Page images and extracted text:
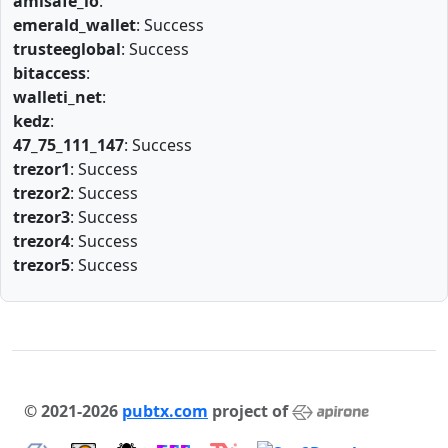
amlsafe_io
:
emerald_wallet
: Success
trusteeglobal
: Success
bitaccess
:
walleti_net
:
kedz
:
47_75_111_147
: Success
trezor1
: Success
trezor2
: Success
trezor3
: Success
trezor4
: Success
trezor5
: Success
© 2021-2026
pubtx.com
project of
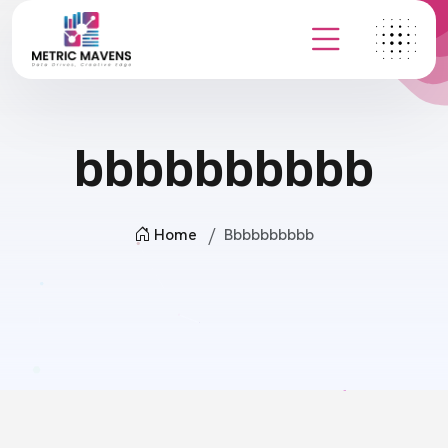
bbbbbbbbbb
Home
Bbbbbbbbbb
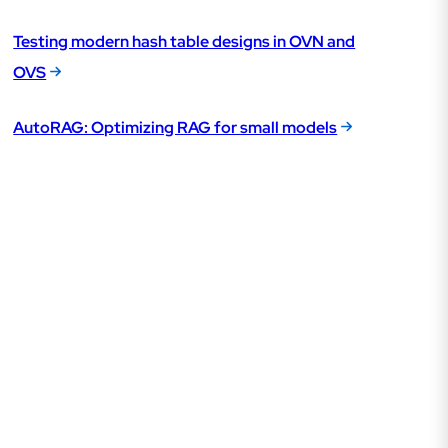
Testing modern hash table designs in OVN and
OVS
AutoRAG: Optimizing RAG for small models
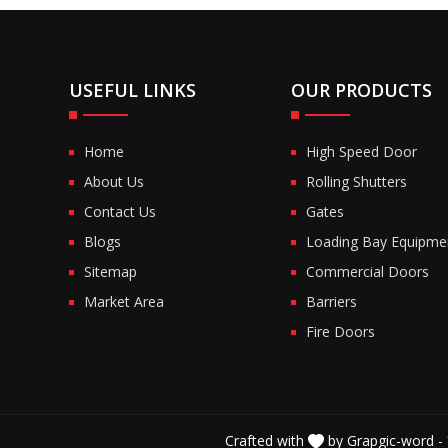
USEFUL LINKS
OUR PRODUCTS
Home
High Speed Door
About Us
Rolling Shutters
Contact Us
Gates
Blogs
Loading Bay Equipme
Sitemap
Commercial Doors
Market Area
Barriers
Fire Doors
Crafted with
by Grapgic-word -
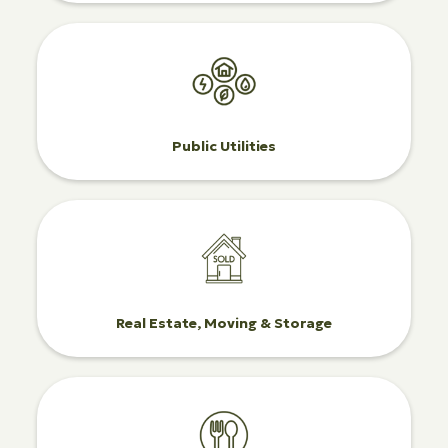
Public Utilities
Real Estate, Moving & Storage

--

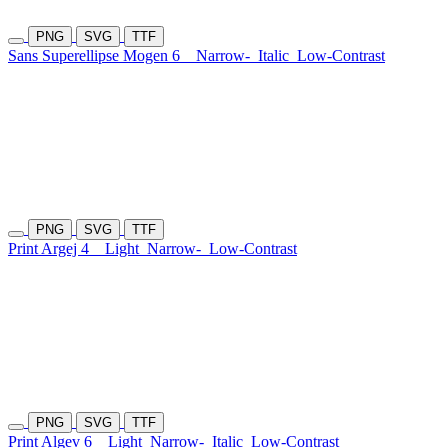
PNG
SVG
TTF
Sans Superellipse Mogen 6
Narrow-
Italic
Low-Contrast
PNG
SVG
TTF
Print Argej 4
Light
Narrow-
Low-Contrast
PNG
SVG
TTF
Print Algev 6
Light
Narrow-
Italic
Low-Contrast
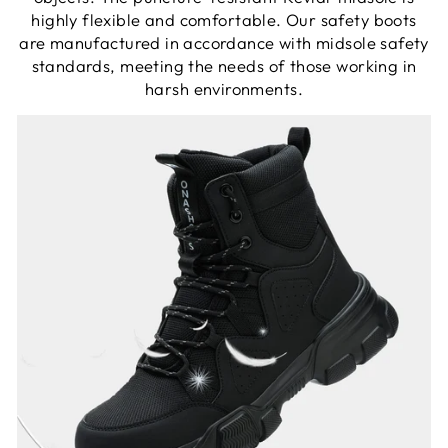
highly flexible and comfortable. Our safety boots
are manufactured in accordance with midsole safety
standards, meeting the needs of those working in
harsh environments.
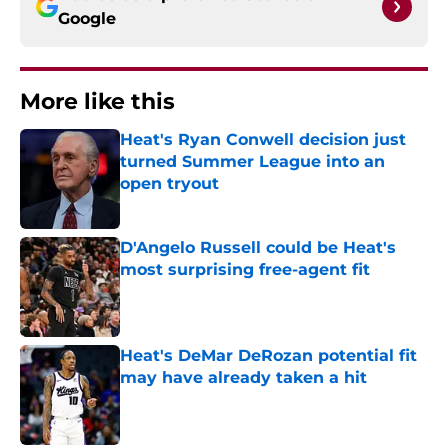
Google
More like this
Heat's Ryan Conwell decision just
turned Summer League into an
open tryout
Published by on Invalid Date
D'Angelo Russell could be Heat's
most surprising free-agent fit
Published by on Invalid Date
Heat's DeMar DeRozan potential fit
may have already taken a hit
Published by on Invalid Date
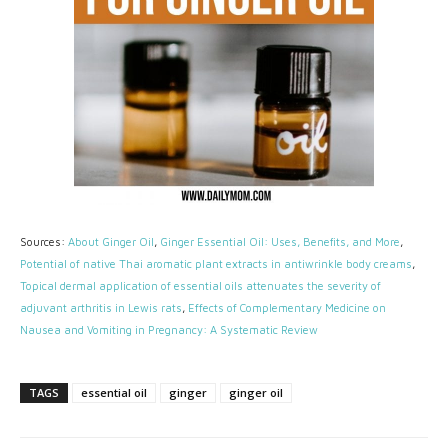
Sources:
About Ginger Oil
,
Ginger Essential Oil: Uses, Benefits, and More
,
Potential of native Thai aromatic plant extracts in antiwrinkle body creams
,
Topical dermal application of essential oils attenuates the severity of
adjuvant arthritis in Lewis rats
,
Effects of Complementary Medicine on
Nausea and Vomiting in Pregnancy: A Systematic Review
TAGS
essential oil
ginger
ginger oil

---

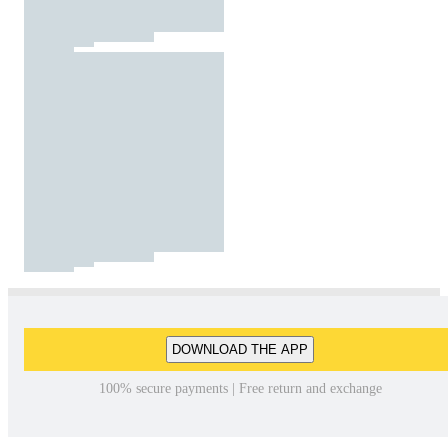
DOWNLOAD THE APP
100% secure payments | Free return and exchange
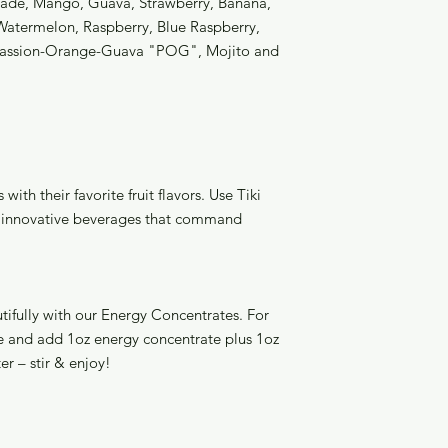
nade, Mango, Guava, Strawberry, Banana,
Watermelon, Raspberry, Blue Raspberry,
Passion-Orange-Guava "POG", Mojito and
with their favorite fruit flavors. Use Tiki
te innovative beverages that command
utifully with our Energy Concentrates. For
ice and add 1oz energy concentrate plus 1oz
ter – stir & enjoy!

#### PROBLEM REQUIREMENTS:
Your answer should consist solely of the lines above from the line with "te innovative beverages that command" to the line with "ter – stir & enjoy!", both included, reproduced exactly.

#### SOLUTION:
te innovative beverages that command
utifully with our Energy Concentrates. For
ice and add 1oz energy concentrate plus 1oz
ter – stir & enjoy!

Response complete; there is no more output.